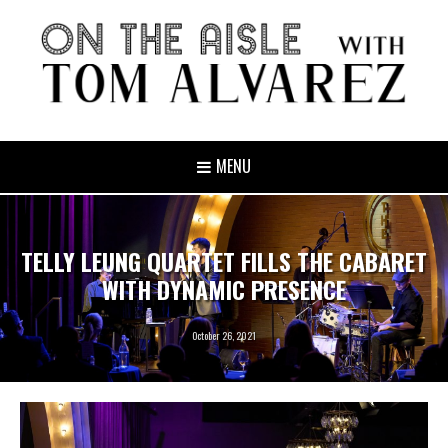
MENU
TELLY LEUNG QUARTET FILLS THE CABARET
WITH DYNAMIC PRESENCE
October 26, 2021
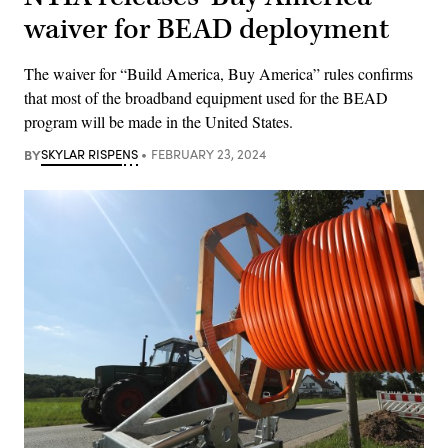
waiver for BEAD deployment
The waiver for “Build America, Buy America” rules confirms
that most of the broadband equipment used for the BEAD
program will be made in the United States.
BY
SKYLAR RISPENS
FEBRUARY 23, 2024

# # #

- Brief -
Return the listing above in an exact copy that leaves out the images.

- Task output -
MENU
TELLY LEUNG QUARTET FILLS THE CABARET
WITH DYNAMIC PRESENCE
October 26, 2021
waiver for BEAD deployment
The waiver for “Build America, Buy America” rules confirms
that most of the broadband equipment used for the BEAD
program will be made in the United States.
BY
SKYLAR RISPENS
FEBRUARY 23, 2024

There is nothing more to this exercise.